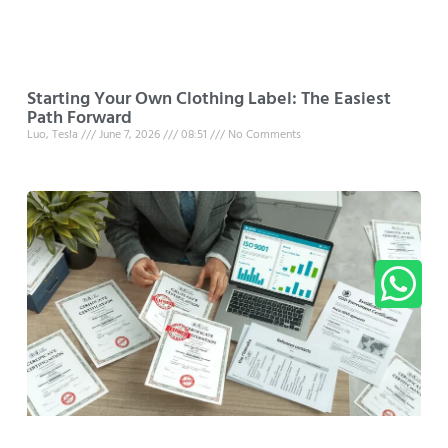
Starting Your Own Clothing Label: The Easiest
Path Forward
Luo, Tesla
June 7, 2026
08:51
No Comments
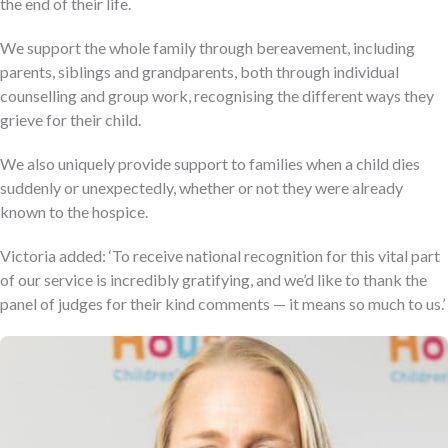
the end of their life.
We support the whole family through bereavement, including
parents, siblings and grandparents, both through individual
counselling and group work, recognising the different ways they
grieve for their child.
We also uniquely provide support to families when a child dies
suddenly or unexpectedly, whether or not they were already
known to the hospice.
Victoria added: ‘To receive national recognition for this vital part
of our service is incredibly gratifying, and we’d like to thank the
panel of judges for their kind comments — it means so much to us.’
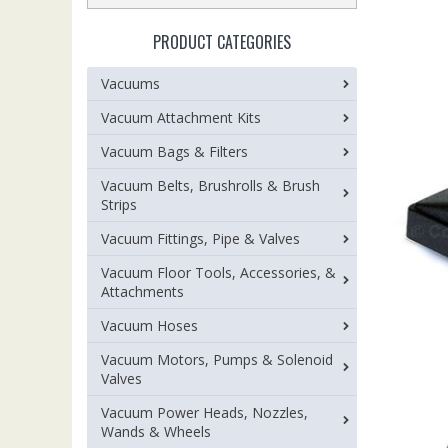
PRODUCT CATEGORIES
Vacuums
Vacuum Attachment Kits
Vacuum Bags & Filters
Vacuum Belts, Brushrolls & Brush
Strips
Vacuum Fittings, Pipe & Valves
Vacuum Floor Tools, Accessories, &
Attachments
Vacuum Hoses
Vacuum Motors, Pumps & Solenoid
Valves
Vacuum Power Heads, Nozzles,
Wands & Wheels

* EXERCISE DESCRIPTION
If an entry contains an image, print the rest of that entry exactly and leave the image out.

* RESPONSE TO THE TASK
Starting Your Own Clothing Label: The Easiest
Path Forward
Luo, Tesla
June 7, 2026
08:51
No Comments
the end of their life.
We support the whole family through bereavement, including
parents, siblings and grandparents, both through individual
counselling and group work, recognising the different ways they
grieve for their child.
We also uniquely provide support to families when a child dies
suddenly or unexpectedly, whether or not they were already
known to the hospice.
Victoria added: ‘To receive national recognition for this vital part
of our service is incredibly gratifying, and we’d like to thank the
panel of judges for their kind comments — it means so much to us.’
PRODUCT CATEGORIES
Vacuums
Vacuum Attachment Kits
Vacuum Bags & Filters
Vacuum Belts, Brushrolls & Brush
Strips
Vacuum Fittings, Pipe & Valves
Vacuum Floor Tools, Accessories, &
Attachments
Vacuum Hoses
Vacuum Motors, Pumps & Solenoid
Valves
Vacuum Power Heads, Nozzles,
Wands & Wheels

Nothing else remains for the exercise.